In the past I have felt that there has been a bit of prejudice in the west midlands authorities against that world-class operation, tucked away in the north-west of the west midlands. I met an Australian on an aeroplane once-I shall not bore hon. Members by doing the accent-who said, "I have been to this amazing hospital; it's entirely surrounded by sheep." It is isolated, but it delivers the care that it does partly because that is the attraction for the people who work there. There has been a sea change. I pay tribute to Elisabeth Buggins, the chairman of the strategic health authority, who has been to the hospital a couple of times and understands its value. She supports its drive for foundation status. However, I should like an answer on the vexed question of the tariffs for revision operations. The orthopaedic hospital has a sports injury service. Three consultants work on sports injuries. What links does the Minister have with his colleagues working on the Olympics, with a view to making sure that the hospital could benefit from that?
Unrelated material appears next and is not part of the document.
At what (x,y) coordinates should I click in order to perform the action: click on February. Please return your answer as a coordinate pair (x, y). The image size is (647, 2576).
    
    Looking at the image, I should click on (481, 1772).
To move on, rapidly, from good news to bad news, a ludicrous vexed area is the nonsense of redesignating the status of GP practices that can dispense medicines. The Shawbury practice raised that with me last summer. I do not see why the Government have brought in the new regulations, which are wholly damaging and negative. We saw them off in Shawbury, thanks to a spirited campaign. I probably had more letters about that last summer than about anything else. Sadly, the issue has moved on to Gobowen, a large village a couple of miles outside Oswestry. I had many letters from furious constituents who are used to going to the GP and getting their medicines at the same time. The pharmacists there have local knowledge and access to medical records. The system is wholly beneficial. However, under the new regulations, if another company puts in a bid for a pharmacy, and if the designation of the area is considered and the rurality is withdrawn, the doctors' surgery can no longer dispense. In Gobowen the utter nonsense of the situation is that the company that put in the bid does not yet plan to build a pharmacy. That is a wholly negative development and it is nonsense. It is all to do with the designation of rurality.